The next E-Intentionality seminar will be held Monday, June 20th from 13:00 to 14:50 in Fulton 102. Ron Chrisley will speak on “Machine consciousness: Moving beyond “Is it possible?”” as a dry run of his talk at the “Mind, Selves & Technology” workshop later that week in Lisbon:
Philosophical contributions to the field of machine consciousness have been preoccupied with questions such as: Could a machine be conscious? Could a computer be conscious solely by virtue of running the right program? How would we know if we achieved machine consciousness? etc. I propose that this preoccupation constitutes a dereliction of philosophical duty. Philosophers do better at helping solve conceptual problems in machine consciousness (and do better at exploiting insights from machine consciousness to help solve conceptual problems in consciousness studies in general) once they replace those general questions, as fascinating as they are, with ones that a) reflect a broader understanding of what machine consciousness is or could be; and b) are better grounded in empirical machine consciousness research.

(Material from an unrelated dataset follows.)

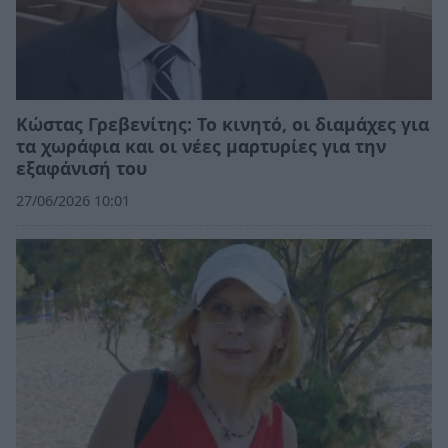
Κώστας Γρεβενίτης: Το κινητό, οι διαμάχες για
τα χωράφια και οι νέες μαρτυρίες για την
εξαφάνισή του
27/06/2026 10:01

The next E-Intentionality seminar will be held Wednesday, June 8th from 13:00 to 14:50 in Pevensey 1 1A3. Ron Chrisley will speak on “The Embodied Nature of Computation” as a dry run of his talk at a symposium (“Embodied Cognition: Constructivist and Computationalist Perspectives”) at IACAP 2016 next week:
Although embodiment-based critiques of computation’s role in explaining mind have at times been overstated, there are important lessons from embodiment which computationalists would do well to learn. For example, orthodox schemes for individuating computations are individualist, atemporal, and anti-semantical (formal), but considering the role of the body in cognition suggests by analogy that — even to explain extant information processing systems unrelated to cognitive science and artificial intelligence contexts — computations should instead be characterised in terms that are world-involving, dynamical and intentional/meaningful. Further, the counterfactual-involving nature of computational state individuation implies that sameness of computation is not in general preserved when one substitutes a non-living computational component with a living, autonomous, free organism that merely intends to realise the same functional profile as component being replaced. Thus, contra computational orthodoxy, there is no sharp divide between the computational facts and what is usually thought of as the implementational facts, even for unambiguously computational systems. The implications of this point for some famous disputes concerning group minds, and strong AI, will be identified.